Former secretary of state Madeline K. Albright told the Washington Post that it was important to involve an international tribunal in the prosecution of Mr. Hussein.
The newspaper said Ms. Albright, who served as secretary of state from 1997 to 2001, told their reporters that the “question of the death penalty” will be one of the “trickiest” to deal with. “Having found him and the fact that we did not kill him helps our credibility,” Ms. Albright said.
Michael Scharf, who heads the office, said the format of any trial is still far from clear, but Saddam Hussein could face broad-ranging charges of crimes against the Iraqi people and crimes against humanity. He said Saddam Hussein was likely to copy the strategy of former Yugoslavian leader Slobadan Milosevic, whose trial in The Hague has gone on for two years.
“Saddam could represent himself and spend years blasting anti-American rhetoric,” Mr. Scharf said. “He could also try to ensure that the trial turns into a big embarrassment for the United States, by calling all kinds of dignitaries as witnesses, including people such as Donald Rumsfeld, the secretary of defense,” Mr. Scharf added.
A columnist writing in the Washington Times said: “France and Germany must be nervous about what a trial could reveal about their complicity in enabling Saddam for three decades. American politicians and companies might also be concerned because their policies and decisions could also be made public. Good. Embarrassment should not be a reason for any cover-up.”
According to Phyllis Bennis of the Institute for Policy Studies, a Washington-based think tank, a trial offers an opportunity not just to hold Saddam Hussein accountable, but also to examine the broader issues of the past 40 years in Iraqi history.
Ms. Bennis suggests that the trial of Mr. Hussein should go beyond just the issues of his behavior and “ask who were his enablers, who funded these weapons of mass destruction?” That’s definitely what Mr. Bush wants to avoid, Ms. Bennis said. “I expect Washington to maintain tight control over the process and lay down the procedures for the trial,” she added.
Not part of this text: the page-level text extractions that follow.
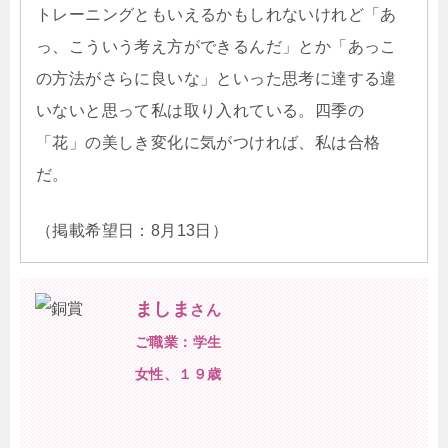
トレーニングともいえるかもしれないけれど「あ
っ、こういう考え方ができるんだ」とか「あっこ
の方法がさらに良いな」といった思考に達する違
いないと思って私は取り入れている。四季の
「花」の美しき変化に気がつければ、私は合格
だ。
（掲載希望日：8月13日）
ましま
さん
ご職業：学生
女性、１９歳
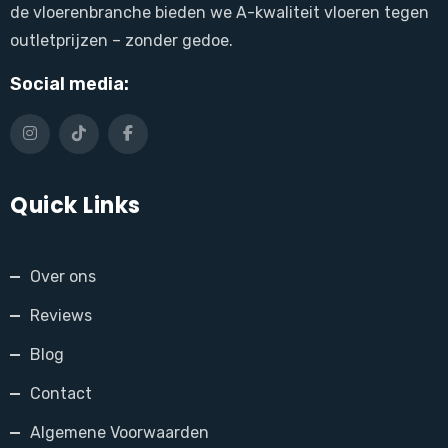
de vloerenbranche bieden we A-kwaliteit vloeren tegen
outletprijzen – zonder gedoe.
Social media:
Quick Links
Over ons
Reviews
Blog
Contact
Algemene Voorwaarden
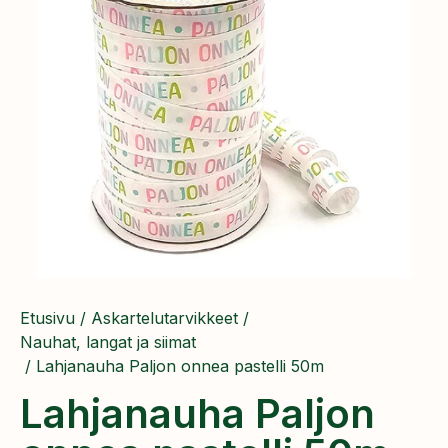
Etusivu
/
Askartelutarvikkeet
/
Nauhat, langat ja siimat
/ Lahjanauha Paljon onnea pastelli 50m
Lahjanauha Paljon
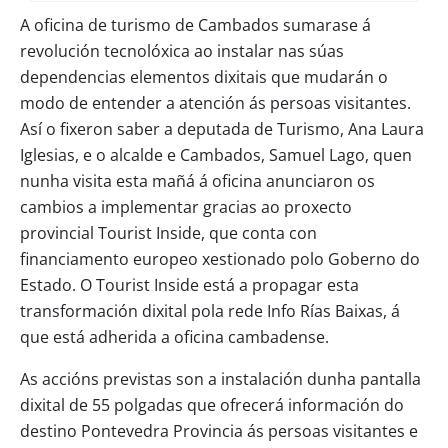
A oficina de turismo de Cambados sumarase á
revolución tecnolóxica ao instalar nas súas
dependencias elementos dixitais que mudarán o
modo de entender a atención ás persoas visitantes.
Así o fixeron saber a deputada de Turismo, Ana Laura
Iglesias, e o alcalde e Cambados, Samuel Lago, quen
nunha visita esta mañá á oficina anunciaron os
cambios a implementar gracias ao proxecto
provincial Tourist Inside, que conta con
financiamento europeo xestionado polo Goberno do
Estado. O Tourist Inside está a propagar esta
transformación dixital pola rede Info Rías Baixas, á
que está adherida a oficina cambadense.
As accións previstas son a instalación dunha pantalla
dixital de 55 polgadas que ofrecerá información do
destino Pontevedra Provincia ás persoas visitantes e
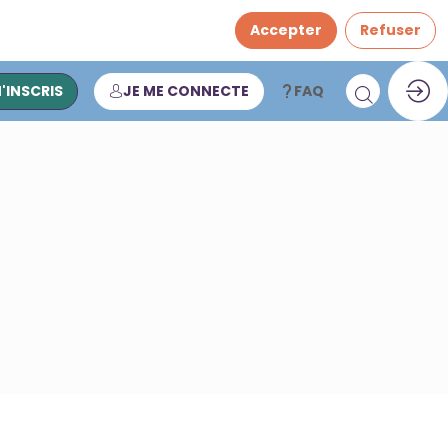
Accepter
Refuser
M'INSCRIS
JE ME CONNECTE
FAQ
Washington has already placed its hand in the process, with the establishment of a domestic tribunal to try Iraqi war criminals, which was created by the Iraqi Governing Council, reportedly on close advice by members of the Bush administration.
However, the International Commission of Jurists (ICJ), a Geneva-based international non-governmental organization comprised of 60 of the world’s most eminent jurists, issued a press release that expressed equal concern over a tribunal made up of Iraqis only.
“The ICJ has serious concerns as to whether a tribunal comprising exclusively or predominately Iraqi judges, prosecutors and investigators will have the capacity or expertise to carry out trials of the complexity envisaged,” the statement read.
While acknowledging that the Iraqi people have been the most directly affected by the abuses of Saddam Hussein and other Iraqi officials, and that “a legitimate, democratically elected Iraqi Government, if one emerges in a reasonable time, should play a central role in determining how they are to be tried,” the group cautions that the court should not be used to exact vengeance or exercise political opportunism, whether it is Iraqi, international or a hybrid of both.
The group also noted that the crimes for which Mr. Hussein and other deposed officials will likely be accused “may involve Iranian and Kuwaiti victims from wars fought with those countries. The deposed Iraqi leader presided over a regime responsible for hundreds of thousands of unlawful killings, many of which constitute crimes against humanity and, possibly, acts of genocide.”